◆ EXERCISE OBJECTIVE:
Please set down, exactly, the line with "Kiernan Middleman" and all lines that follow it through the end of the records below.

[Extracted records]
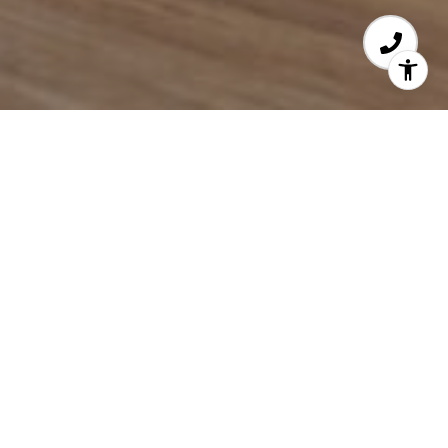
EFFECTIVE ADVOCACY
With 25 years of experience,
Kiernan Middleman
has successfully represented hundreds of buyers
and sellers across the Greater Boston area. From
first-time homebuyers to seasoned investors and
luxury developers, she brings deep market
expertise, a tenacious work ethic, and unwavering
dedication to every client—helping them not just
achieve but surpass their real estate goals.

◆ EXERCISE RESPONSE:
Kiernan Middleman
has successfully represented hundreds of buyers
and sellers across the Greater Boston area. From
first-time homebuyers to seasoned investors and
luxury developers, she brings deep market
expertise, a tenacious work ethic, and unwavering
dedication to every client—helping them not just
achieve but surpass their real estate goals.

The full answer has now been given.